When defined across separated files, the container cannot communicate. Each Docker Compose file generates a dedicated network. The targeted service is visible inside the Traefik UI. However, the request fails to be routed.

The containers must share a common network to communicate. When the Traefik container is started, a traefik_default network is created, see docker network list. Instead of creating a new network, let’s reuse it. Enrich the Docker Compose file of the targetted container, the Adaltas website in our case, with the network field:

version: '3'
services:
  www:
    container_name: adaltas-www
    
networks:  default:    name: traefik_default

After starting the 2 Docker Compose setups with docker-compose up, the Traefik and the Website containers start communicating.

Domain name

It is time to tackle the FQDN of our services. The current TLD in use, .localhost, is perfectly fine. It works by default and it is officially reserved for this usage. However, I wish to use my own top-level domains (pseudo-TLD name), we’ll use .local in this example.

Disclaimer, using a pseudo-TDL name is not recommended. The .local TLD is used by multicast DNS / zero-configuration networking. In practice, I haven’t encountered any issues. To mitigate the risk of conflicts, RFC 2606 reserves the following TLD names: .test, .example, .invalid, .localhost.

A local DNS server is used to resolve the *.local addresses.
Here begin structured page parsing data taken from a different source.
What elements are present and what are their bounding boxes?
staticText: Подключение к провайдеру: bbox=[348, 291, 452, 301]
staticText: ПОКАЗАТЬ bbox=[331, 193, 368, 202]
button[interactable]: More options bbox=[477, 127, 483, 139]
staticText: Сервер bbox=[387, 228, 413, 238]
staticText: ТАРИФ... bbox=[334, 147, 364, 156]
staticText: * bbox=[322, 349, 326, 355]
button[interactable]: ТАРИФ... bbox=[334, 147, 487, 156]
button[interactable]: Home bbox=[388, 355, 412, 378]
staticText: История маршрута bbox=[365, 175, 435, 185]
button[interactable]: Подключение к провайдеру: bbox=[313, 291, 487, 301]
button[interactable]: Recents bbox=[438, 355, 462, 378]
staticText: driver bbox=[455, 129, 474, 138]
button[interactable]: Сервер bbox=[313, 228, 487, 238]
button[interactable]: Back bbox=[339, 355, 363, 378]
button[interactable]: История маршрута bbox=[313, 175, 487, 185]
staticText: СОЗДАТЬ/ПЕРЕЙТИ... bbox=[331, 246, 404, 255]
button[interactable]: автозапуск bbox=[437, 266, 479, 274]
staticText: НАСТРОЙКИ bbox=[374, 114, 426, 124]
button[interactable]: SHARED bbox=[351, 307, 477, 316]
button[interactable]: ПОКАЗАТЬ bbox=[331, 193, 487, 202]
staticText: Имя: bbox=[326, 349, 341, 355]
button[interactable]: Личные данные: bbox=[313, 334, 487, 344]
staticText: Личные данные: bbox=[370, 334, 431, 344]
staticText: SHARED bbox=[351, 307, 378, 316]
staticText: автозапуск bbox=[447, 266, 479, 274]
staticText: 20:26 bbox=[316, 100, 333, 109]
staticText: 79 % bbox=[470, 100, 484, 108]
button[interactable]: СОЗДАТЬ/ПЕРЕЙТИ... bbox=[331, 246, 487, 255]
I had some experience with Bind in the past. A simpler and more lightweight option is the usage of dnsmasq. The instructions below cover the installation on MacOS and Ubuntu Desktop. In both cases, dnsmaq is installed and configured to not interfere with the current DNS settings.

MacOS instructions:


brew install dnsmasq

mkdir -pv $(brew --prefix)/etc/
echo 'address=/.local/127.0.0.1' >> $(brew --prefix)/etc/dnsmasq.conf

sudo brew services start dnsmasq

sudo mkdir -v /etc/resolver
sudo bash -c 'echo "nameserver 127.0.0.1" > /etc/resolver/test'

scutil --dns

Linux instructions with NetworkManager (eg Ubuntu Desktop):


systemctl disable systemd-resolved
systemctl stop systemd-resolved
unlink /etc/resolv.conf

cat <<CONF | sudo tee /etc/NetworkManager/conf.d/00-use-dnsmasq.conf
[main]
dns=dnsmasq
CONF

cat <<CONF | sudo tee /etc/NetworkManager/dnsmasq.d/00-dns-public.conf
server=8.8.8.8
CONF
cat <<CONF | sudo tee /etc/NetworkManager/dnsmasq.d/00-address-local.conf
address=/.local/127.0.0.1
CONF
systemctl restart NetworkManager

Use dig to validate that any FQDN using our pseudo-TLD resolves to the local
machine:

Port label

With the introduction of a reverse proxy like Traefik, exposing the container port on the host machine is no longer necessary, thus, eliminating the risk of collision between the exposed port and the ones of other services.

One label is already present to define the hostname of the website service. Traefik comes with a lot of complementary labels. The traefik.http.services.service_name.loadbalancer.server.port property tells Traefik to use a specific port to connect to a container.

The final Docker Compose file looks like this:

version: '3'
services:
  www:
    container_name: adaltas-www
    image: node:18
    volumes:
      - .:/app
    user: node
    working_dir: /app
    command: bash -c "yarn install && yarn run develop"
    labels:
    - "traefik.http.routers.adaltas-www.rule=Host(`www.adaltas.local`)"
    - "traefik.http.services.adaltas-www.loadbalancer.server.port=8000"
networks:
 default:
   name: traefik_default

Conclusion

With Traefik, I like the idea of my container services registering automatically in a cloud-native philosophy. It provided me with confort and simplicity. Also, dnsmasq has proved to be well-documented and quick to adjust to my various requirements.